▸ Directions for this task
Starting at the line that contains "falsificacion" and stopping at the line that contains "Contactez-nous", restate each line of the records below exactly. Omit the pictures.

(Beginning of Data supplied)

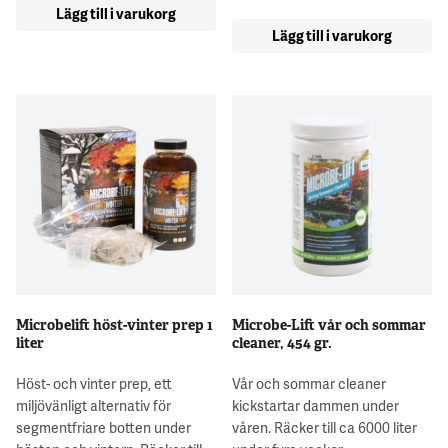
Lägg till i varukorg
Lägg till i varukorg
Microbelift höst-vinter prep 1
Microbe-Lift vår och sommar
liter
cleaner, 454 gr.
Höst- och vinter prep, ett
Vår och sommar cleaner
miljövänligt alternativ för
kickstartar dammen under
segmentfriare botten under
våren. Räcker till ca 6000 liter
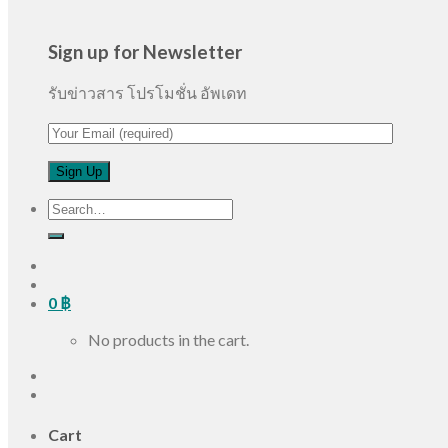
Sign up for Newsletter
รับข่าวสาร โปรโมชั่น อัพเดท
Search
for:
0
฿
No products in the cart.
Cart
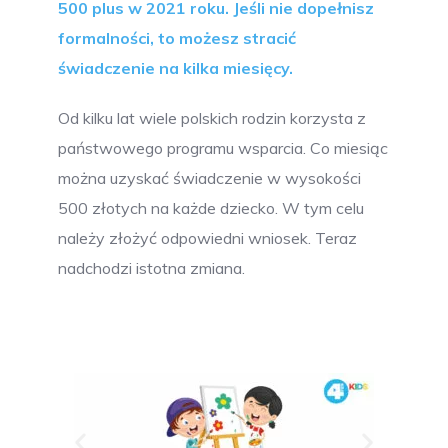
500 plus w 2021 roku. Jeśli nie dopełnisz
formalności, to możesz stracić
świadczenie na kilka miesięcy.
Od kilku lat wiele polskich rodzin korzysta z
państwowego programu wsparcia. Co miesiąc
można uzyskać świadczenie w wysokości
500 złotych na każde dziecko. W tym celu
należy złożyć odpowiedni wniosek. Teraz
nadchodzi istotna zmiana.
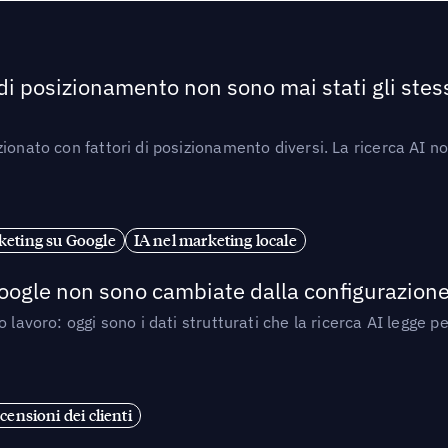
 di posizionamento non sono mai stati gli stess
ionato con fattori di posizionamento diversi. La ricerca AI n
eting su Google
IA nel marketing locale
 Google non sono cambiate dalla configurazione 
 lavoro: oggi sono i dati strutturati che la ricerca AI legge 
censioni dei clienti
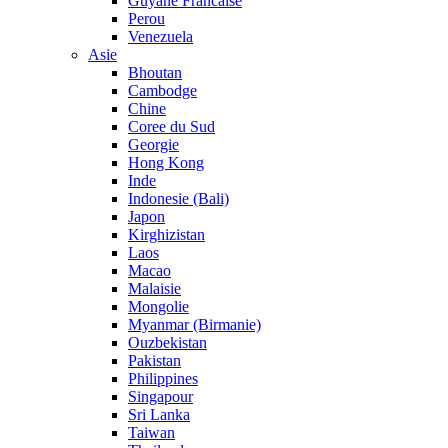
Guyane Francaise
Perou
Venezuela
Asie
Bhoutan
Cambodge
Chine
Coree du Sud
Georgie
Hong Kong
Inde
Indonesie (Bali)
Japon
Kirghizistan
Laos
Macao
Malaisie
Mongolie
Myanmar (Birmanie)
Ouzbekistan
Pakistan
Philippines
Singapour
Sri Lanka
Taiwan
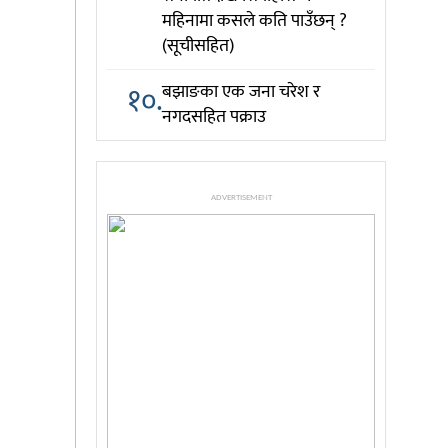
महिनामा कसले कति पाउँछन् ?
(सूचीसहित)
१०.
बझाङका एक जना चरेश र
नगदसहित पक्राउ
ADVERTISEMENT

(End of Data supplied)
(Beginning of Data supplied)

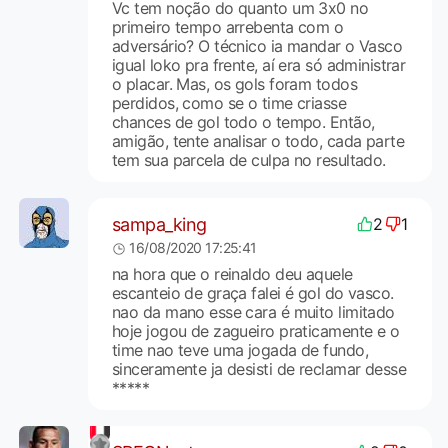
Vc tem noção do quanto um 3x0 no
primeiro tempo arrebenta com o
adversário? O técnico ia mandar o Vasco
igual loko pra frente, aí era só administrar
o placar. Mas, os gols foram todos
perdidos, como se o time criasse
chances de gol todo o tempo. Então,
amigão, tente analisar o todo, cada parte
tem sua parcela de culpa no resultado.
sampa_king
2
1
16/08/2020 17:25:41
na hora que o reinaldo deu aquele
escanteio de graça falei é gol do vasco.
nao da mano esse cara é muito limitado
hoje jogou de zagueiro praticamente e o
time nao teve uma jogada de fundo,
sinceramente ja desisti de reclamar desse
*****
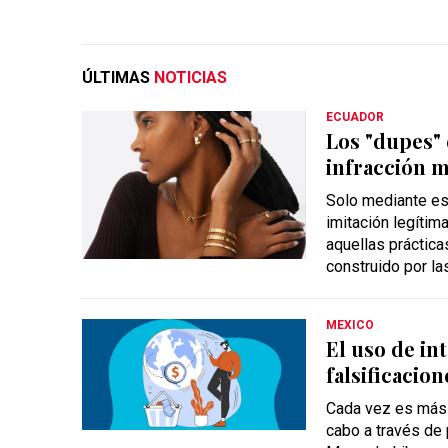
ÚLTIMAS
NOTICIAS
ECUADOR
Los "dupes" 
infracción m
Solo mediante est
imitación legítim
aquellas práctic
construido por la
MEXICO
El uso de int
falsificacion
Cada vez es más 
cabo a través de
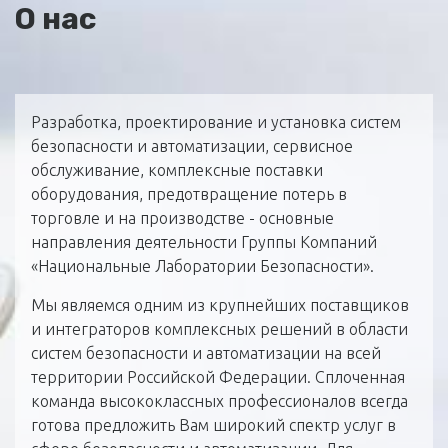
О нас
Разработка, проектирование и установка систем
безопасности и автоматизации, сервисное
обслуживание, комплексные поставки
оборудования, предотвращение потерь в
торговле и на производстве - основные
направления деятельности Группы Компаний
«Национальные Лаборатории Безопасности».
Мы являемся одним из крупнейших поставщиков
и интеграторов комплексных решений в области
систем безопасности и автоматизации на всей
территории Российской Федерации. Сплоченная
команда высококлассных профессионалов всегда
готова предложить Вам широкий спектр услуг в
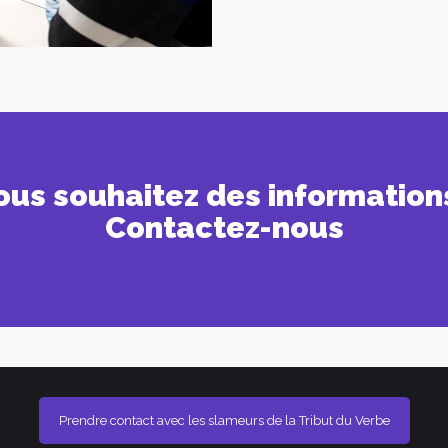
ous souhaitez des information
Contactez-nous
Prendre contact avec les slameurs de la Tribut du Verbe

(End of Data supplied)
(Beginning of Data supplied)

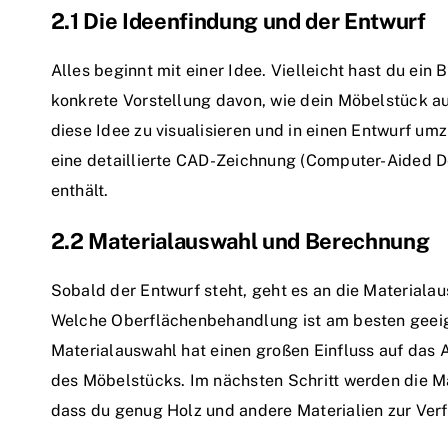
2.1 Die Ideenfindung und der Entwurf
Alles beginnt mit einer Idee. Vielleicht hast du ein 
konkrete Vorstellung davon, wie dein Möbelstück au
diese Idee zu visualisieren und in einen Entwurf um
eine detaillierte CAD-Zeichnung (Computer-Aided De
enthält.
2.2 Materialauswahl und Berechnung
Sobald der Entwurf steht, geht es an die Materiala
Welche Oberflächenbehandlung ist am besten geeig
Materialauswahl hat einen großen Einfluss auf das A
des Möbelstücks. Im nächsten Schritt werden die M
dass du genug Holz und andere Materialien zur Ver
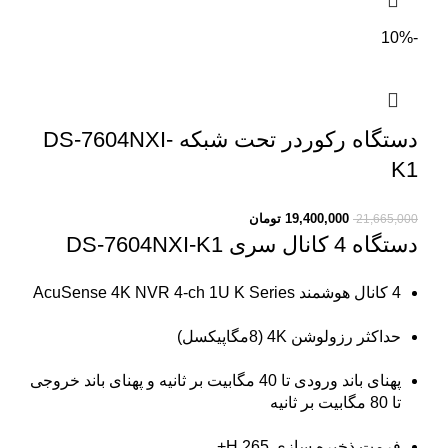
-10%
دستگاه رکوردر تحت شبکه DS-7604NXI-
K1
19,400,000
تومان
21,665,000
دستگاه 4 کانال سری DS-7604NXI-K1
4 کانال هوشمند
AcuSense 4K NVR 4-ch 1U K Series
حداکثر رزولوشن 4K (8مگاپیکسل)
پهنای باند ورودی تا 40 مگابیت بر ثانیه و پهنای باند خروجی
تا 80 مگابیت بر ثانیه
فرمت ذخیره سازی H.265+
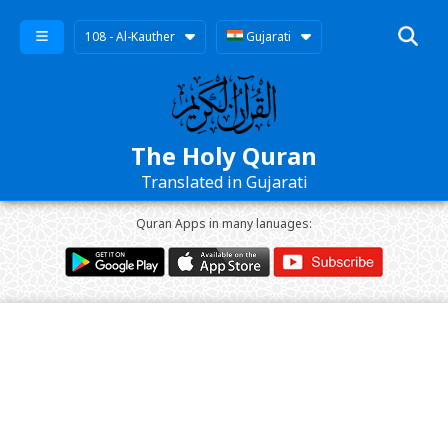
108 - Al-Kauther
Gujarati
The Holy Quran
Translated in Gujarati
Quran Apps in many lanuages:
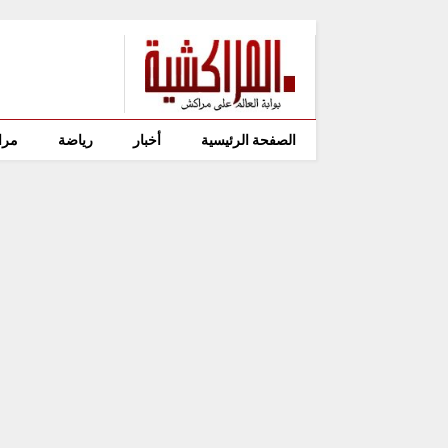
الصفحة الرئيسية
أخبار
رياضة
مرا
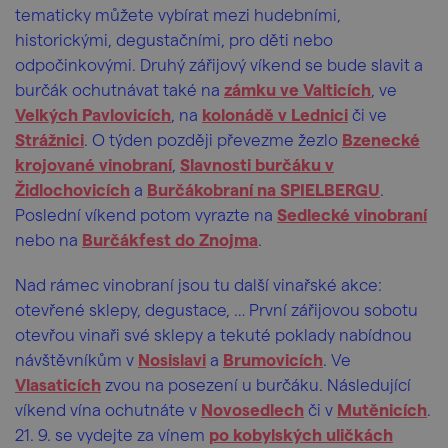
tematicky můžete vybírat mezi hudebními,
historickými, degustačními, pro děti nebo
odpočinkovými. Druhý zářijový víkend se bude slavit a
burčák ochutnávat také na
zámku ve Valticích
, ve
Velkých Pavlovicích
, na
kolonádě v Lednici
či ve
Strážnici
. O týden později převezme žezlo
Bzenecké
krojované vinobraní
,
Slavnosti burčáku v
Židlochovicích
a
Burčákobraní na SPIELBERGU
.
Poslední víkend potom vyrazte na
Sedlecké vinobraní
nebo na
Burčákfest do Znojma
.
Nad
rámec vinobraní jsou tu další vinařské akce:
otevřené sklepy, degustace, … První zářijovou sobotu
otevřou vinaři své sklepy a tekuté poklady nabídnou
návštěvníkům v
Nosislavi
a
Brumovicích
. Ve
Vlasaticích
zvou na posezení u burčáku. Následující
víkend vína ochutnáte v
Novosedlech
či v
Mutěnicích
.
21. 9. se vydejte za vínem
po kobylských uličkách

(End of Data supplied)

▸ Exercise output
falsificacion
Cada vez es más 
cabo a través de
О нас
Разработка, проектирование и установка систем
безопасности и автоматизации, сервисное
обслуживание, комплексные поставки
оборудования, предотвращение потерь в
торговле и на производстве - основные
направления деятельности Группы Компаний
«Национальные Лаборатории Безопасности».
Мы являемся одним из крупнейших поставщиков
и интеграторов комплексных решений в области
систем безопасности и автоматизации на всей
территории Российской Федерации. Сплоченная
команда высококлассных профессионалов всегда
готова предложить Вам широкий спектр услуг в
ous souhaitez des information
Contactez-nous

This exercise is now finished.